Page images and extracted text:
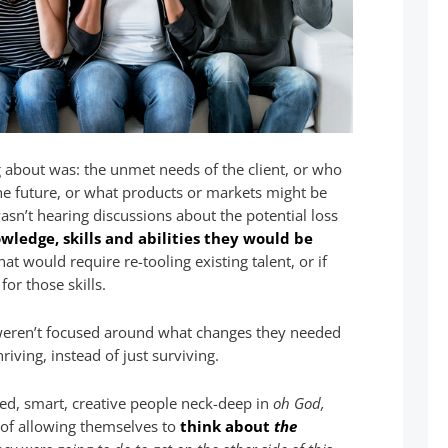
g about was: the unmet needs of the client, or who
 the future, or what products or markets might be
wasn’t hearing discussions about the potential loss
ledge, skills and abilities they would be
 that would require re-tooling existing talent, or if
or those skills.
 weren’t focused around what changes they needed
iving, instead of just surviving.
ed, smart, creative people neck-deep in
oh God,
d of allowing themselves to
think about
the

> **TO DO**
Leave out the pictures and print every line of the data exactly.

> **ANSWER FOR THIS EXERCISE**
g about was: the unmet needs of the client, or who
 the future, or what products or markets might be
wasn’t hearing discussions about the potential loss
ledge, skills and abilities they would be
 that would require re-tooling existing talent, or if
or those skills.
 weren’t focused around what changes they needed
iving, instead of just surviving.
ed, smart, creative people neck-deep in
oh God,
d of allowing themselves to
think about
the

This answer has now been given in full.